■ Instructions for the task: Look below for the line with "parties.. jenom říkám, že UM nasadila", and from there restate every line word for word until the entries end.

Transcribed page contents
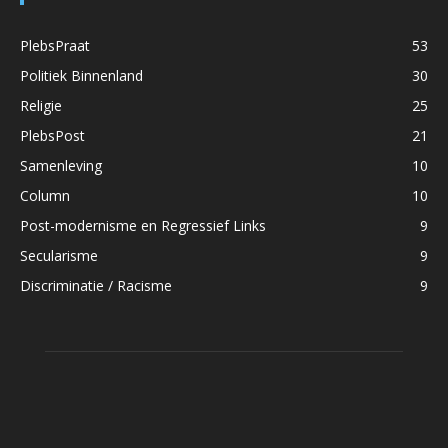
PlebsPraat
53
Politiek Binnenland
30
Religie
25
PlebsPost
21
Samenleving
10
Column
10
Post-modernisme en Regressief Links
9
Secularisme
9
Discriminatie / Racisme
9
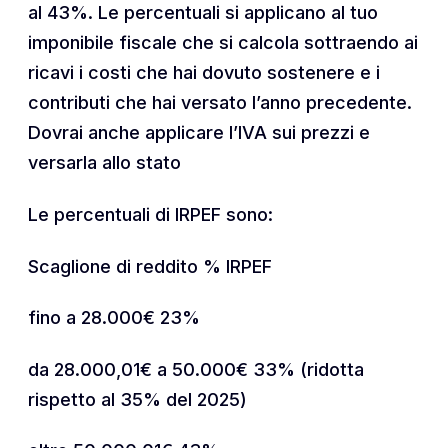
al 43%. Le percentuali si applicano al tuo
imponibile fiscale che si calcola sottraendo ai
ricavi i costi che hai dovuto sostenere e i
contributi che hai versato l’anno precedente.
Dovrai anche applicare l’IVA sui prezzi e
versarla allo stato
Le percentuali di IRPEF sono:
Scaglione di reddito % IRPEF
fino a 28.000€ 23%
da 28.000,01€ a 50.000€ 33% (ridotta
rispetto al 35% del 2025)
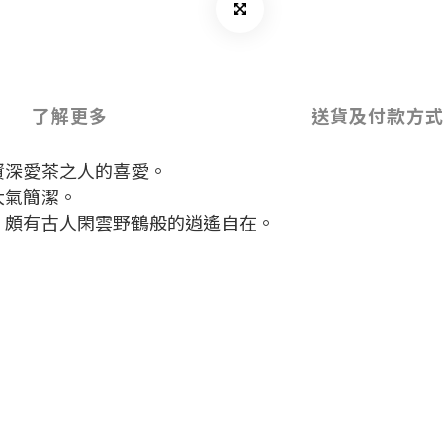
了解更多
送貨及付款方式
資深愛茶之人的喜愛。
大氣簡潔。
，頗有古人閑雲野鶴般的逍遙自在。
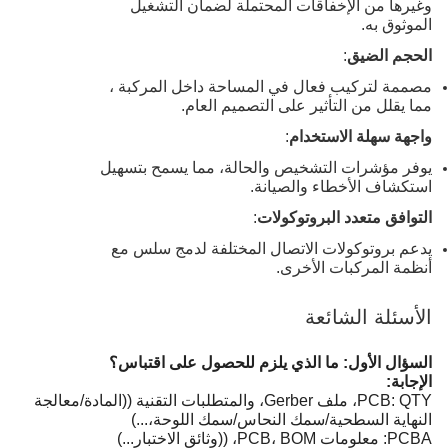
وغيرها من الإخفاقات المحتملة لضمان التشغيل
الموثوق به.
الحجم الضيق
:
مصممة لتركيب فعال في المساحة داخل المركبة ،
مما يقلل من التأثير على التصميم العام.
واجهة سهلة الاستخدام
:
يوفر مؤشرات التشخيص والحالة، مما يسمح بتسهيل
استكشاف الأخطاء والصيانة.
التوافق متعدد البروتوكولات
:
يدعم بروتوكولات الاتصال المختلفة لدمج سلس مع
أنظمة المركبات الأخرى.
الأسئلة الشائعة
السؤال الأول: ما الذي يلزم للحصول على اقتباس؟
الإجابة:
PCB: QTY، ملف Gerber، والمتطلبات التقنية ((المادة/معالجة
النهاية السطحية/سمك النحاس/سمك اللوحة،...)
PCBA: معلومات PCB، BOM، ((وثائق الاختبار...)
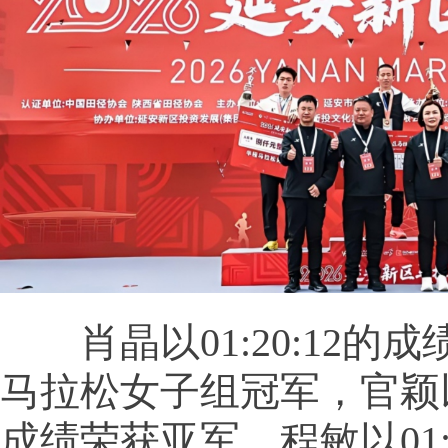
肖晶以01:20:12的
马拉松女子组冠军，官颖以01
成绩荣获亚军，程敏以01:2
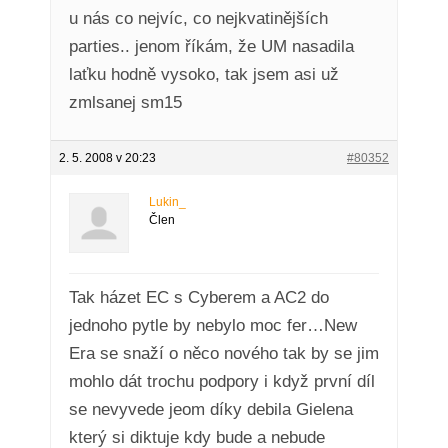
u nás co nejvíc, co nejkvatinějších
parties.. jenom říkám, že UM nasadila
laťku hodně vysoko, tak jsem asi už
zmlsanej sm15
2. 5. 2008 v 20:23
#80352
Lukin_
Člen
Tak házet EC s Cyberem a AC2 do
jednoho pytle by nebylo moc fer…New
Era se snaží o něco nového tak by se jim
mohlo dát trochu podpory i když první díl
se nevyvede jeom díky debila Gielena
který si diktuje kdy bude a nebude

■ Reply to the task:
parties.. jenom říkám, že UM nasadila
laťku hodně vysoko, tak jsem asi už
zmlsanej sm15
2. 5. 2008 v 20:23
#80352
Lukin_
Člen
Tak házet EC s Cyberem a AC2 do
jednoho pytle by nebylo moc fer…New
Era se snaží o něco nového tak by se jim
mohlo dát trochu podpory i když první díl
se nevyvede jeom díky debila Gielena
který si diktuje kdy bude a nebude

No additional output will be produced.